__Excerpts from a dataset__:
↓
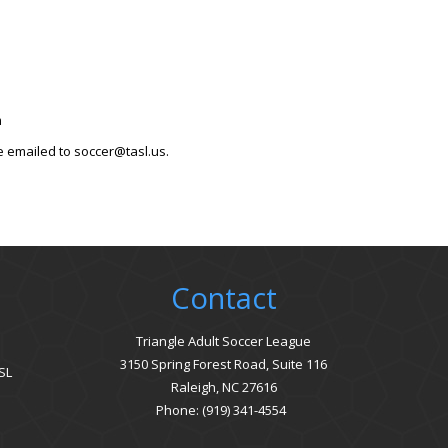
om
e emailed to soccer@tasl.us.
Contact
Triangle Adult Soccer League
3150 Spring Forest Road, Suite 116
SL
Raleigh, NC 27616
Phone: (919) 341-4554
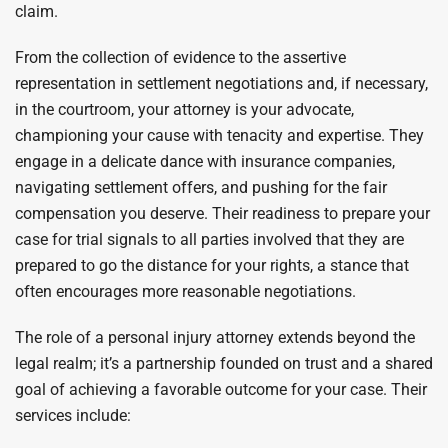
claim.
From the collection of evidence to the assertive
representation in settlement negotiations and, if necessary,
in the courtroom, your attorney is your advocate,
championing your cause with tenacity and expertise. They
engage in a delicate dance with insurance companies,
navigating settlement offers, and pushing for the fair
compensation you deserve. Their readiness to prepare your
case for trial signals to all parties involved that they are
prepared to go the distance for your rights, a stance that
often encourages more reasonable negotiations.
The role of a personal injury attorney extends beyond the
legal realm; it’s a partnership founded on trust and a shared
goal of achieving a favorable outcome for your case. Their
services include:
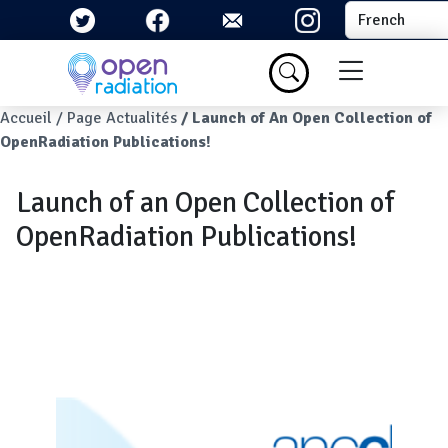
Aller au contenu principal
Select your la
Menu du com
Fil d'Ariane
Accueil
Page Actualités
Launch of An Open Collection of
OpenRadiation Publications!
Launch of an Open Collection of
OpenRadiation Publications!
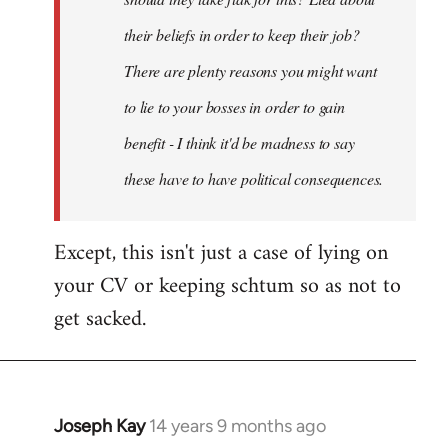
their beliefs in order to keep their job?
There are plenty reasons you might want
to lie to your bosses in order to gain
benefit - I think it'd be madness to say
these have to have political consequences.
Except, this isn't just a case of lying on
your CV or keeping schtum so as not to
get sacked.
Joseph Kay
14 years 9 months ago
In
↑
__WHAT TO PRODUCE__: Between and including the line with "Triangle Adult Soccer League" and the line with "prepared to go", repeat every line exactly as it appears above, with pictures left out.

__SOLUTION TO THIS TASK__:
Triangle Adult Soccer League
3150 Spring Forest Road, Suite 116
SL
Raleigh, NC 27616
Phone: (919) 341-4554
claim.
From the collection of evidence to the assertive
representation in settlement negotiations and, if necessary,
in the courtroom, your attorney is your advocate,
championing your cause with tenacity and expertise. They
engage in a delicate dance with insurance companies,
navigating settlement offers, and pushing for the fair
compensation you deserve. Their readiness to prepare your
case for trial signals to all parties involved that they are
prepared to go the distance for your rights, a stance that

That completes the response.